Désormais, presque toutes les catégories de marchandises pourront transiter par Gatumba. Deux exceptions majeures : les produits pétroliers, alors que, paradoxalement, nombre de Burundais franchissent chaque semaine cette frontière pour s’approvisionner en carburant à Uvira, en RDC, et les marchandises nécessitant un pesage, le poste n’étant pas encore équipé d’un pont-bascule.
Située à seulement 22,5 km de Bujumbura et 6 km d’Uvira dans le Sud-Kivu, la frontière de Gatumba est l’un des corridors les plus stratégiques du pays. Jusqu’ici, elle n’acceptait que des cargaisons d’une valeur inférieure à 2 000 dollars. Les contribuables avec des marchandises au-delà de cette valeur, devaient donc faire le dédouanement par le Port de Bujumbura pour des opérations douanières completes, une procédure coûteuse en temps et en argent. L’élévation de Gatumba au rang de bureau de douane devrait accroître le flux de marchandises et fluidifier les échanges.

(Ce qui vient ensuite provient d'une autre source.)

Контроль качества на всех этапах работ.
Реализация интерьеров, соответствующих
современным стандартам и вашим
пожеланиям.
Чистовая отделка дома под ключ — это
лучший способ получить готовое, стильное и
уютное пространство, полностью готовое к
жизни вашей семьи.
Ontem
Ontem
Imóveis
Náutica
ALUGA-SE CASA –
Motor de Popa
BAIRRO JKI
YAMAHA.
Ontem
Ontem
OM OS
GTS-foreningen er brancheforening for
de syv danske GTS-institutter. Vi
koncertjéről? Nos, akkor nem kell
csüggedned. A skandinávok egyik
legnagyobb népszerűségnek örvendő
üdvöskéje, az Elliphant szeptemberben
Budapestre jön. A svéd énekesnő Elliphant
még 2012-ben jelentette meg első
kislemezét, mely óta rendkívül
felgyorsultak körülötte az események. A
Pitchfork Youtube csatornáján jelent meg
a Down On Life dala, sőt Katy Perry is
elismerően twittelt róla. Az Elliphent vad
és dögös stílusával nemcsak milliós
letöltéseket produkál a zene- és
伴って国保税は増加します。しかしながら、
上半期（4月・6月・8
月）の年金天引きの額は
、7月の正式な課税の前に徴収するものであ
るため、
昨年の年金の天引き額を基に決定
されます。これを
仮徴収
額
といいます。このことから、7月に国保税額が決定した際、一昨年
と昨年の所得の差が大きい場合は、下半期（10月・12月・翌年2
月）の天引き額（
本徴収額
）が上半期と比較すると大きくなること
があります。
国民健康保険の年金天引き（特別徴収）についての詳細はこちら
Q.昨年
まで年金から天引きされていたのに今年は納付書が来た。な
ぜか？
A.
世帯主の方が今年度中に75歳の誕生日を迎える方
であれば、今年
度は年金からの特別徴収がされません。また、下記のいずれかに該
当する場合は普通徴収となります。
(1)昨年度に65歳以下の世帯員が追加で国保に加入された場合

Un souffle pour les commerçantes transfrontalières
Cette décision prend tout son sens dans le contexte de l’accord signé le 30 octobre 2024 entre le Burundi et la RDC, qui autorise l’échange sans droits de douane de 66 produits dans le cadre du Régime Commun Simplifié (RECOS). Comme l’a montré la campagne Fungua Njia, de CDE Great Lakes en 2020, la frontière Gatumba constitue une véritable bouffée d’air pour les femmes burundaises actives dans le petit commerce transfrontalier. Elles y trouvent un marché plus vaste et plus liquide, car le dollar y circule abondamment et, depuis quelques années, le franc congolais s’échange légèrement au-dessus du franc burundais (1 FC = 1,12 Fbu au taux officiel du 1ᵉʳ octobre).
Un contexte sécuritaire incertain
Mais l’élan économique promis par l’ouverture de la poste-frontière de Gatumba reste fragile. De l’autre côté de la frontière, à Uvira, la sécurité demeure précaire. L’armée congolaise (FARDC) et la milice armée Wazalendo continuent de s’opposer à la rébellion du M23. En septembre dernier, la frontière a été brièvement fermée après des manifestations à Uvira. Ces tensions ont notamment été attisées par la nomination du général Olivier Gasita Mukunda comme commandant adjoint de la 33ᵉ région militaire des FARDC, une décision contestée par les groupes armés locaux. Des journées « ville morte » avaient paralysé la zone.
Pour Gatumba, la montée en puissance comme bureau de douane est donc une étape cruciale mais non exempte de fragilités : elle exige non seulement des équipements adaptés, comme le pesage, mais surtout un environnement sécuritaire stable.
Si elle est pleinement opérationnelle, cette ouverture devrait alléger la pression sur d’autres corridors commerciaux du pays : Kobero et Gahumo à la frontière tanzanienne, Ruhwa à la frontière congolaise, qui concentrait une bonne partie du trafic malgré des limites logistiques.